Description of the task: Give again exactly the lines that stretch from the one with "Bases Asteroides" to the end of the data below, including both of those lines and nothing else.
----- Task data
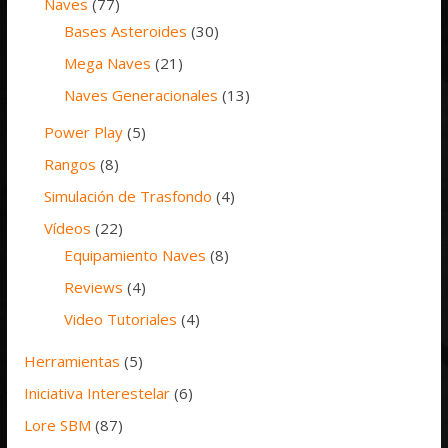
Naves
(77)
Bases Asteroides
(30)
Mega Naves
(21)
Naves Generacionales
(13)
Power Play
(5)
Rangos
(8)
Simulación de Trasfondo
(4)
Vídeos
(22)
Equipamiento Naves
(8)
Reviews
(4)
Video Tutoriales
(4)
Herramientas
(5)
Iniciativa Interestelar
(6)
Lore SBM
(87)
----------
Response box:
Bases Asteroides
(30)
Mega Naves
(21)
Naves Generacionales
(13)
Power Play
(5)
Rangos
(8)
Simulación de Trasfondo
(4)
Vídeos
(22)
Equipamiento Naves
(8)
Reviews
(4)
Video Tutoriales
(4)
Herramientas
(5)
Iniciativa Interestelar
(6)
Lore SBM
(87)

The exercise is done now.